A featureless and stochastic approach to on-board stereo vision system pose
Introduction
In recent years, several techniques to on-board vision pose estimation have been proposed [7], [10], [23], [26], [30], [32]. The main application domain was advanced driver assistance. The proposed approaches can be broadly classified into two different categories: highways and urban. For each category, the vision sensor can be either a monocular camera or a stereo head. Most of the techniques proposed for highways environments are focused on lane and car detection, looking for an efficient driver assistance system. On the other hand, in general, techniques for urban environments are focused on collision avoidance or pedestrian detection. Although in both domains a similar objective is pursued, it is very challenging to develop a generic algorithm able to cope with both problems. The real-time estimation of on-board vision system pose—position and orientation—is a challenging task since (i) the sensor undergoes motions due to the vehicle dynamics and the road imperfections, and (ii) the viewed scene is unknown and continuously changing.
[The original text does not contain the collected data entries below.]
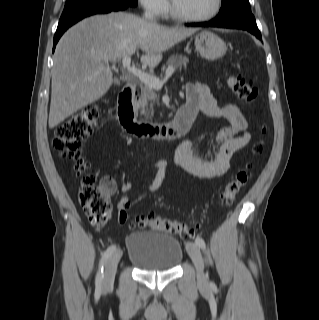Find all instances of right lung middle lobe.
Returning a JSON list of instances; mask_svg holds the SVG:
<instances>
[{
  "instance_id": "1",
  "label": "right lung middle lobe",
  "mask_w": 319,
  "mask_h": 320,
  "mask_svg": "<svg viewBox=\"0 0 319 320\" xmlns=\"http://www.w3.org/2000/svg\"><path fill=\"white\" fill-rule=\"evenodd\" d=\"M109 3L129 4L132 6H136L137 0H66L65 8L60 21H63L85 9Z\"/></svg>"
}]
</instances>
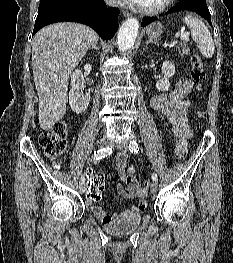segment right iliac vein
Segmentation results:
<instances>
[{"mask_svg":"<svg viewBox=\"0 0 233 263\" xmlns=\"http://www.w3.org/2000/svg\"><path fill=\"white\" fill-rule=\"evenodd\" d=\"M112 143H113V141L108 137L102 138L100 141L101 147H104V148L111 146ZM79 191H80V193H84L86 191V186L84 183H80Z\"/></svg>","mask_w":233,"mask_h":263,"instance_id":"63e3f726","label":"right iliac vein"}]
</instances>
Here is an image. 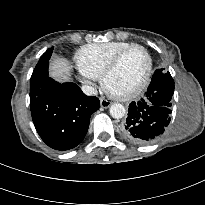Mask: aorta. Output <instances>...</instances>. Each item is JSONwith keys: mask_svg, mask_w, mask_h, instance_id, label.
Wrapping results in <instances>:
<instances>
[{"mask_svg": "<svg viewBox=\"0 0 205 205\" xmlns=\"http://www.w3.org/2000/svg\"><path fill=\"white\" fill-rule=\"evenodd\" d=\"M126 110L122 104L114 103L110 107V115L115 119H121L125 116Z\"/></svg>", "mask_w": 205, "mask_h": 205, "instance_id": "762f6f07", "label": "aorta"}]
</instances>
Of particular interest is the estimation of on-board camera’s position and orientation related to the 3D road plane. Note that since the 3D plane parameters are expressed in the camera coordinate system, the camera’s position and orientation are equivalent to the 3D plane parameters. Algorithms for fast road plane estimation are very useful for driver assistance applications as well as for augmented reality applications. For the former ones, the ability to use continuously updated plane parameters (vehicle pose) will considerably make the tasks of obstacles and objects detection more efficient [17], [33]. For the latter ones, one can for instance insert real or synthetic objects into the video captured by the on-board vision system based on the estimated road plane parameters. These continuously updated parameters provided by the vision sensor will make the inserted objects seem as a physical part of the scene. If the used road plane parameters are constant then the inserted object may suffer from misalignment whenever the actual plane parameters change due to the car’s dynamics and road’s imperfections. However, dealing with an urban scenario is more difficult than dealing with highways scenario since the prior knowledge as well as visual features are not always available in these scenes.
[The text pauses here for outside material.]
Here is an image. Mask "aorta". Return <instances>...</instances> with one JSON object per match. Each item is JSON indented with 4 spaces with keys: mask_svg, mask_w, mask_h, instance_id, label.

In general, monocular vision systems avoid problems related to 3D Euclidean geometry by using the prior knowledge of the environment as an extra source of information. For instance, (a) a road with a constant width is assumed [13], [12]; (b) the car is driven along two parallel lane markings, which are projected to the left and to the right of the image [25]; (c) after an initial calibration process the camera’s position and pitch angle remain constant through the time [28]; to mention a few.
Although prior knowledge has been extensively used to tackle the driver assistance problem, it may lead to wrong results. Hence, considering a constant camera’s position and orientation is not a valid assumption to be used in urban scenarios, since both of them are easily affected by road imperfections or artifacts (e.g., rough road, speed bumpers), car’s accelerations, uphill/downhill driving, among others. Facing up to this problem [13] introduces a technique for estimating vehicle’s yaw, pitch, and roll. However, since a single camera is used, this work is based on the assumption that some parts of the road have a constant width (e.g., lane markings). Similarly, Liang et al. [25] proposes to estimate camera’s orientation by assuming that the vehicle is driven along two parallel lane markings. Unfortunately, none of these two approaches can be generalized to be used in urban scenarios, since in general lanes are not as well defined as those of highways. In [32], authors use a single mounted camera. An extended Kalman filter has been used in order to infer a state vector including the vehicle rigid motion (six degrees of freedom) and the camera pose where the measurements are given by the eight-parameter planar motion field and the readings of the velocity and yaw rate sensors.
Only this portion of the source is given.